> Problem statement:
Below are the records; retype them exactly and omit each picture.

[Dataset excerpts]
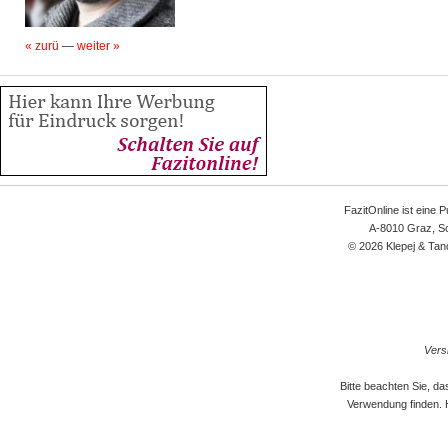
« zurü
—
weiter »
FazitOnline ist eine 
A-8010 Graz, Sc
© 2026 Klepej & Tan
Versi
Bitte beachten Sie, d
Verwendung finden. 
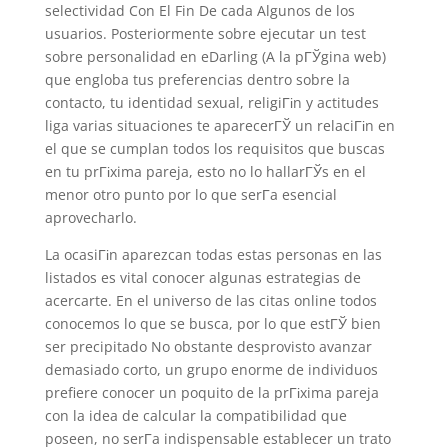
selectividad Con El Fin De cada Algunos de los
usuarios. Posteriormente sobre ejecutar un test
sobre personalidad en eDarling (A la pГЎgina web)
que engloba tus preferencias dentro sobre la
contacto, tu identidad sexual, religiГіn y actitudes
liga varias situaciones te aparecerГЎ un relaciГіn en
el que se cumplan todos los requisitos que buscas
en tu prГіxima pareja, esto no lo hallarГЎs en el
menor otro punto por lo que serГ­a esencial
aprovecharlo.
La ocasiГіn aparezcan todas estas personas en las
listados es vital conocer algunas estrategias de
acercarte. En el universo de las citas online todos
conocemos lo que se busca, por lo que estГЎ bien
ser precipitado No obstante desprovisto avanzar
demasiado corto, un grupo enorme de individuos
prefiere conocer un poquito de la prГіxima pareja
con la idea de calcular la compatibilidad que
poseen, no serГ­a indispensable establecer un trato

> Result:
« zurü
—
weiter »
FazitOnline ist eine 
A-8010 Graz, Sc
© 2026 Klepej & Tan
Versi
Bitte beachten Sie, d
Verwendung finden. 
selectividad Con El Fin De cada Algunos de los
usuarios. Posteriormente sobre ejecutar un test
sobre personalidad en eDarling (A la pГЎgina web)
que engloba tus preferencias dentro sobre la
contacto, tu identidad sexual, religiГіn y actitudes
liga varias situaciones te aparecerГЎ un relaciГіn en
el que se cumplan todos los requisitos que buscas
en tu prГіxima pareja, esto no lo hallarГЎs en el
menor otro punto por lo que serГ­a esencial
aprovecharlo.
La ocasiГіn aparezcan todas estas personas en las
listados es vital conocer algunas estrategias de
acercarte. En el universo de las citas online todos
conocemos lo que se busca, por lo que estГЎ bien
ser precipitado No obstante desprovisto avanzar
demasiado corto, un grupo enorme de individuos
prefiere conocer un poquito de la prГіxima pareja
con la idea de calcular la compatibilidad que
poseen, no serГ­a indispensable establecer un trato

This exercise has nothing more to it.